Foreplay Tips for Women

Foreplay Tips for Women

October 17, 2024 0 Comments

There are numerous ways to a man’s heart and good sex is part of keeping his heart happy. These foreplay tips will help you do that, changing the flavor and texture of your sex life. Slowing down the proceedings changes things because of the following: 

  • The woman setting the pace of a sexual encounter changes the emphasis. Because women are intensely sensual. Emphasize sensuality and loving touch to change the tone of the encounter.
  • If you don’t set the pace, he will and that pace may be too fast for you to get what you need from the encounter – an orgasm.
  • By taking charge of the pace and using these foreplay tips, you’ll be delaying his orgasm, which puts you two on a more level playing field. That’s simply because men will usually orgasm within 5 to 10 minutes of sexual stimulation, while women may take up to 20 minutes to climax.

Setting the Pace With Foreplay for Women

Most women know that men tend to focus on orgasm as the goal of sexual intercourse. But sex’s goal is not to reach orgasm, unless you’re trying to make a baby. Sex’s goal is to increase intimacy through the mutual enjoyment of pleasure.

And pleasure is the goal of our foreplay tips. As I said above, women take more time to reach orgasm. Our sexual approach is a little different from men’s, being more focused on touch/sensuality than the visual aspects of sexuality (men’s approach). But you can open the door to profound sexual experiences for the two of you just by slowing things down.

The Pleasurable Art of Delayed Gratification

Foreplay for women is an art form that surreptitiously brings an unspoken demand to the center of the sex you’re engaging in. That demand is an orgasm. The role of orgasm in human sexual health (and overall health, incidentally) is pivotal. So, by delaying your partner’s gratification – in the most delightful way – with foreplay tips that slow play down, you’re advocating for your own orgasm.

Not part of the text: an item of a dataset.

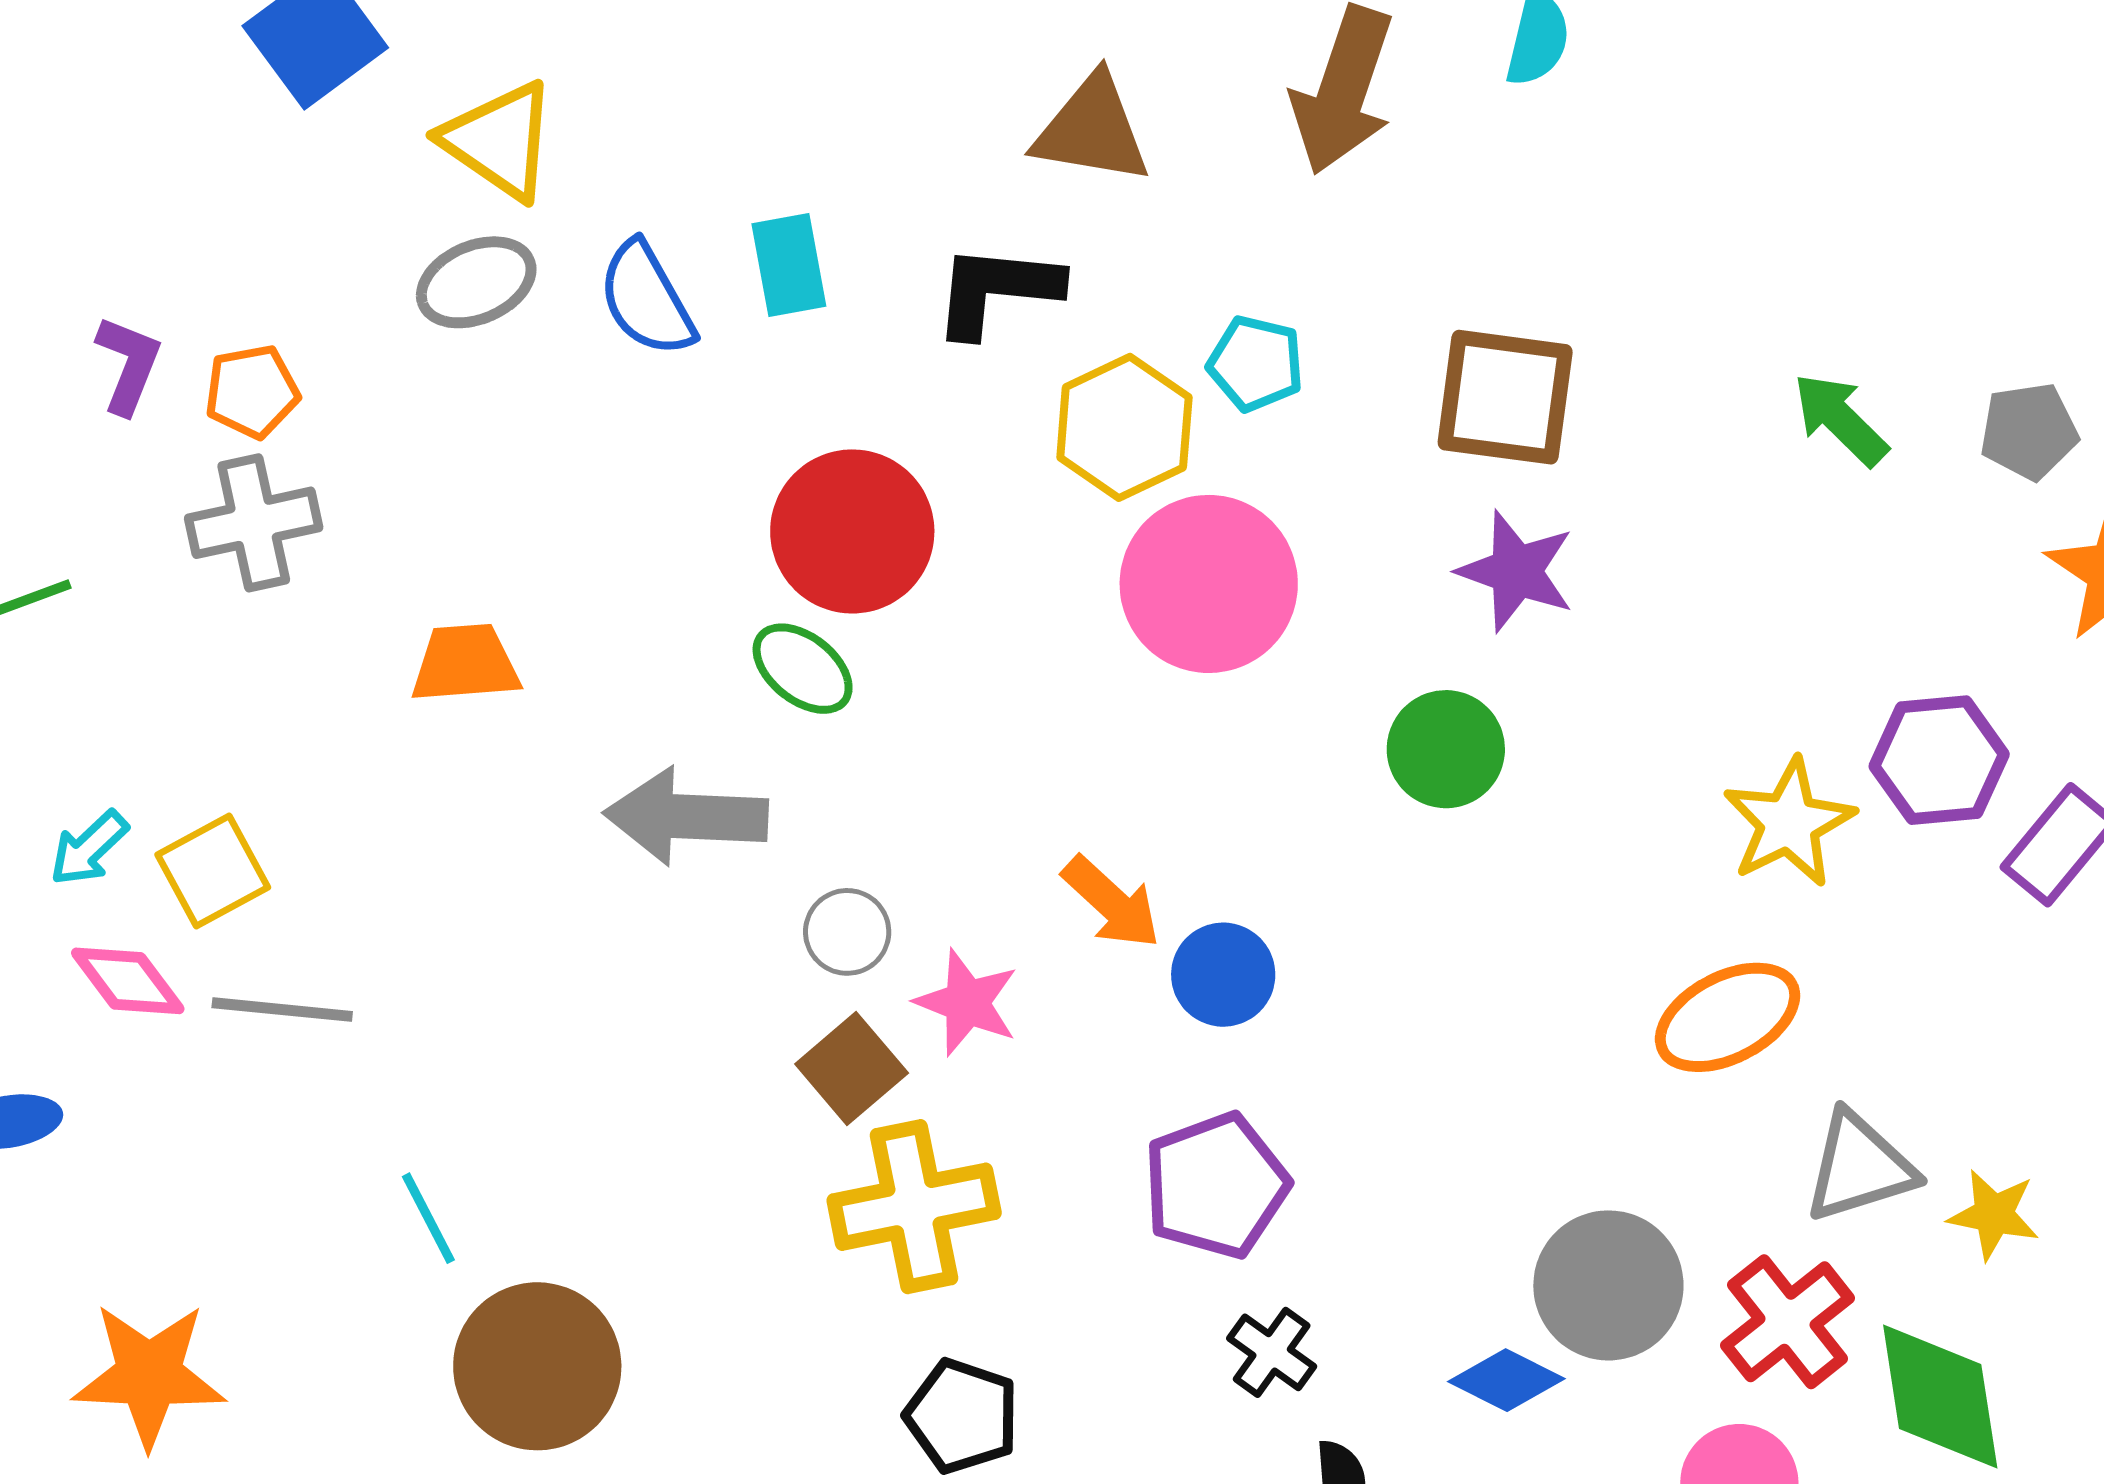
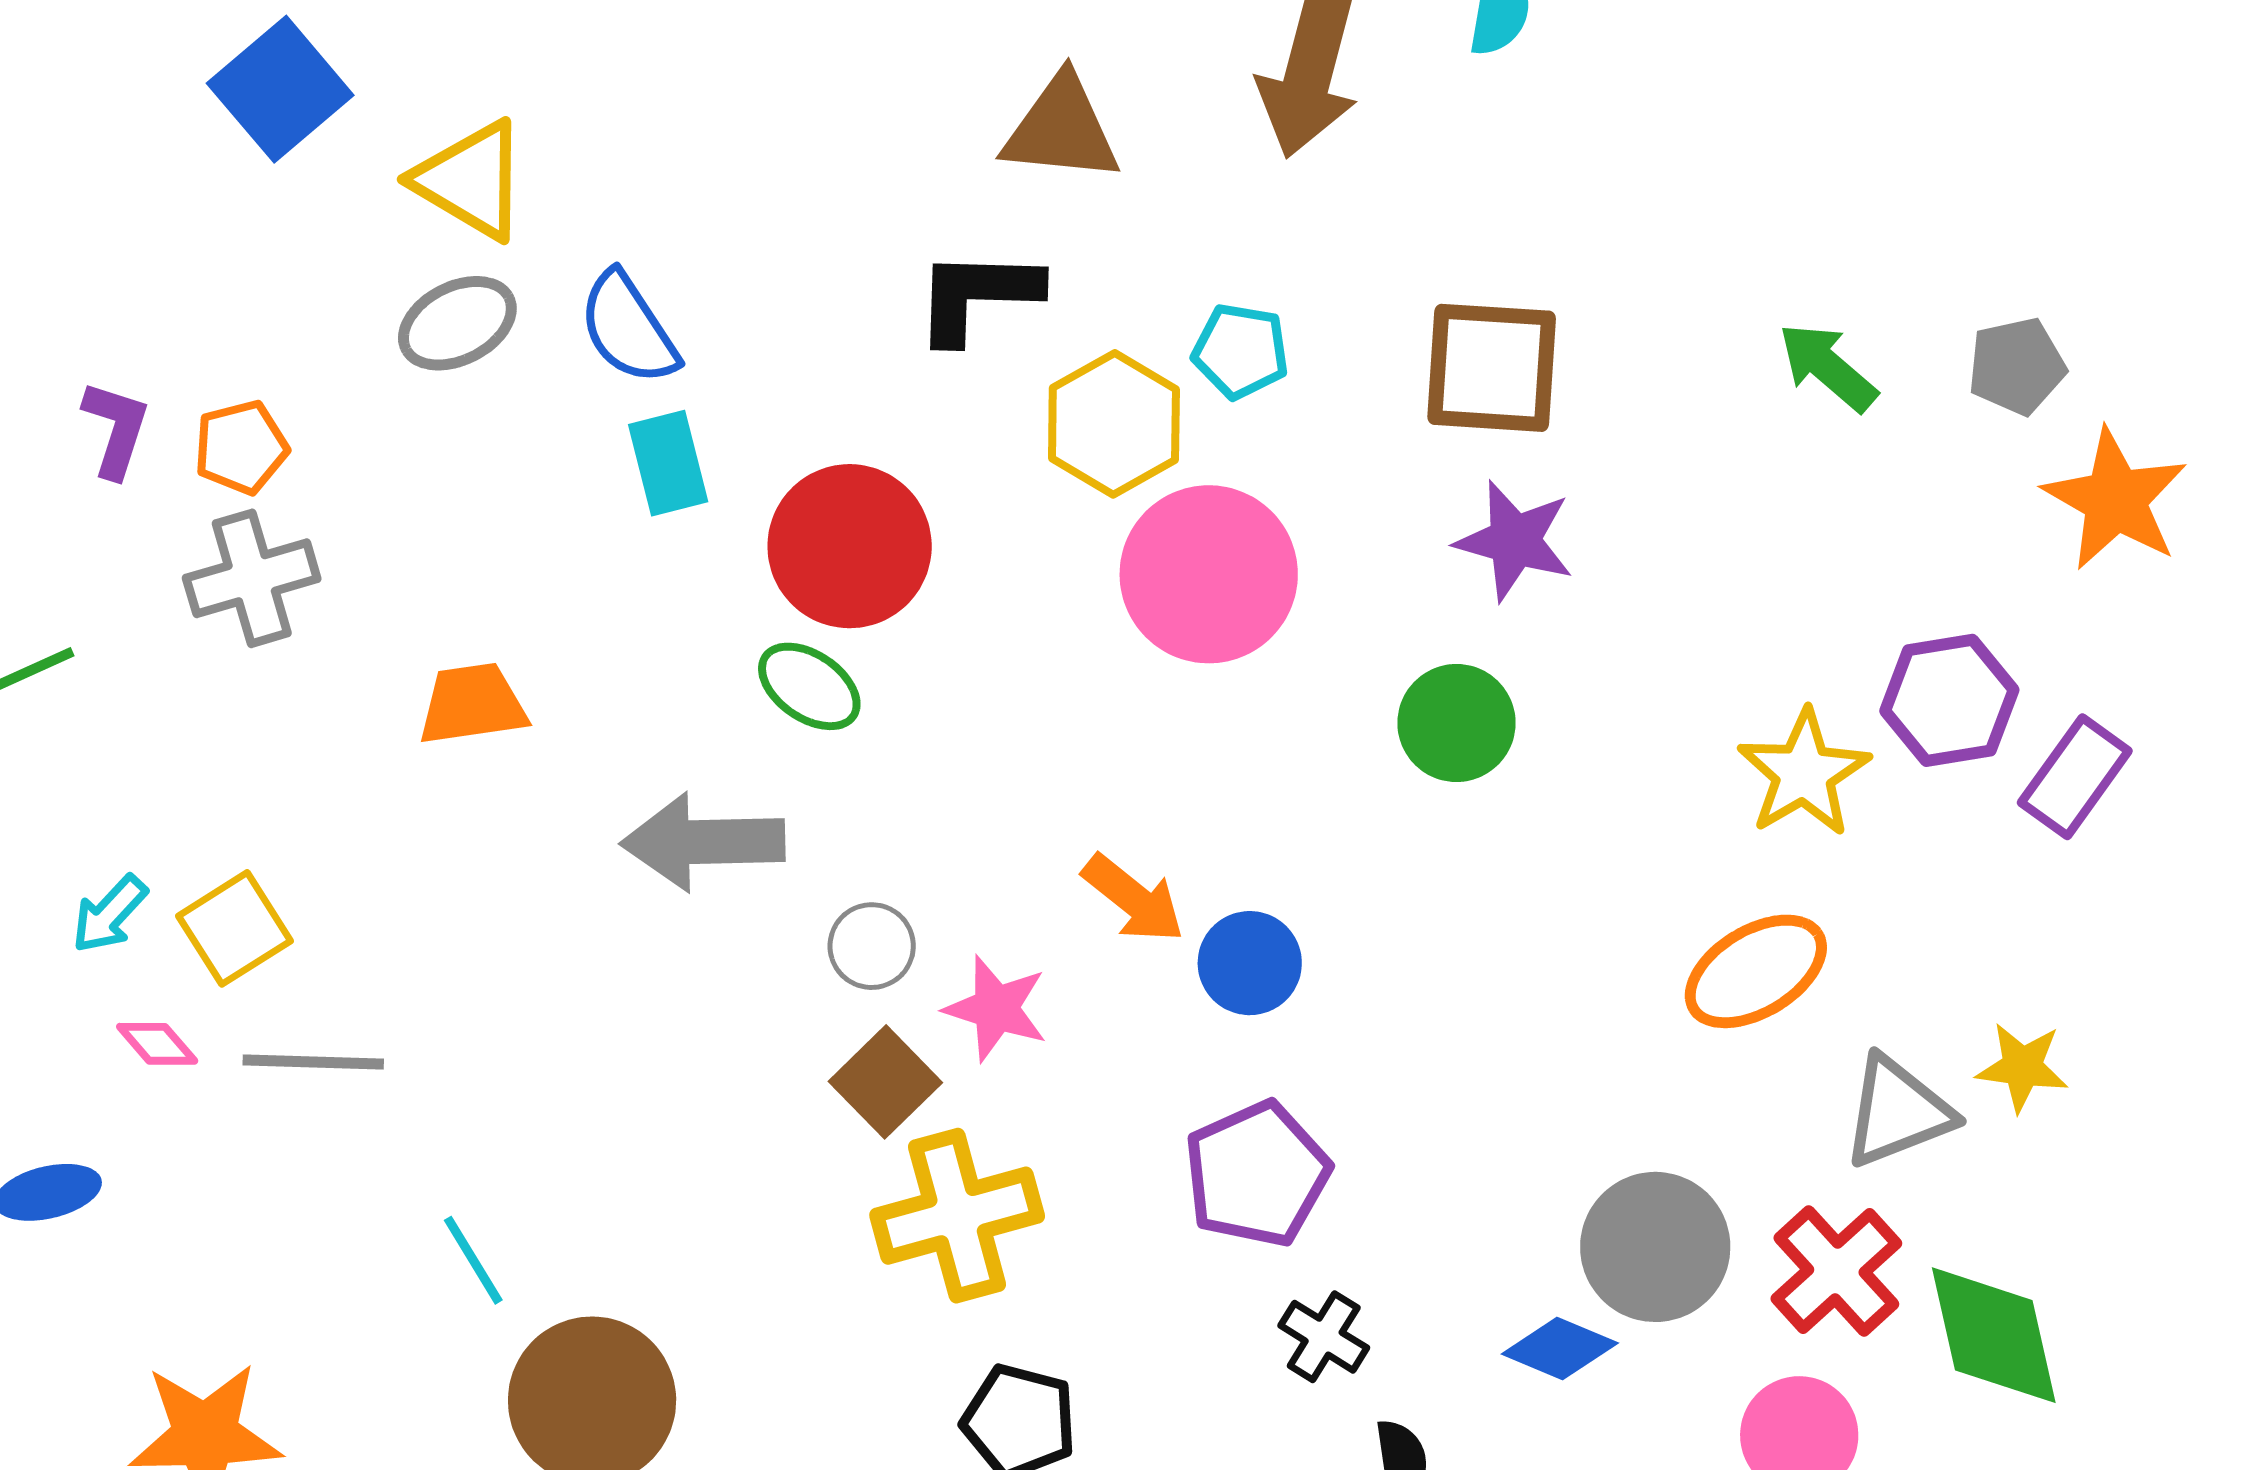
cyan rectangle: (789, 265) -> (668, 463), moved
pink diamond: (128, 981) -> (157, 1044), size x0.7
yellow star: (1994, 1214) -> (2022, 1067), moved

If you’re setting the pace, then you must set the scene. Dress the part. Be the seductress of his dreams. Pull out that red hot lingerie. Give that man a show because he is a visual creature. Then entice your playmate to the bedroom, where you will – ever so slowly – reveal yourself to him. Make him wait, as your lingerie falls, piece by piece, to the floor. Making him wait is one of our most important foreplay tips, as the goal of foreplay for women is to extend sexy time to ensure that you get the same fireworks display!

Ignore the Elephant in the Room

In truth, it’s just the elephant’s “trunk” you’ll be ignoring. That’s right! You’re going to pretend that his penis does not exist. And do not, under any circumstances, allow him to touch it. The penis is sensitive and you don’t want it getting ahead of itself, so hands off, until later! Foreplay for women is about delayed gratification, so delay it. This is more than one of our foreplay tips. It’s a foreplay rule.

Focus on his erogenous zones, treating them to a thorough going over with your hands, mouth, and tongue:

  • Mouth: Kissing is not a prelude to sex. Kissing is part of the sexual arc of desire, leading to a resolution in intercourse. And most men love to be kissed, so kissing is part of foreplay for women. But engage the mouth in creative ways. Run your fingers across his lips, then gently part them to insert your finger. Nibble his lips. Taste his tongue. Devour him.
  • Lower abdomen: One of my favorite foreplay tips to drive a man crazy than to sensually explore this part of his body. The lower abdomen is close to the genitalia, so just the suggestion of where you’re going will drive him mad. Just don’t go there yet. Instead, tease his sensitive abdomen with your mouth, tongue, and hands.
  • Ears: The light flutter of your tongue against an earlobe, unexpected and fleeting, can be a source of writhing pleasure for your man. Run the tip of your nose along the outside edge of his ear to thrill him.
  • Anus: Some men are a little timid about this part of their bodies. But penetration isn’t required. I suggest a little lube on a finger and a gentle touch (unless he asks for more.)

Only when your man is aroused to the point of madness will you touch his genitals. I can’t emphasize this enough as a central rule in foreplay for women. When you do begin to engage the penis, don’t leave the scrotum out of the fun. Scrotal stimulation is an absolute must but approach with caution. Cradle. Do not squeeze. Be gentle with the scrotum but don’t be afraid of it, either. This is one of our top foreplay tips as the scrotum is so shy and sensitive.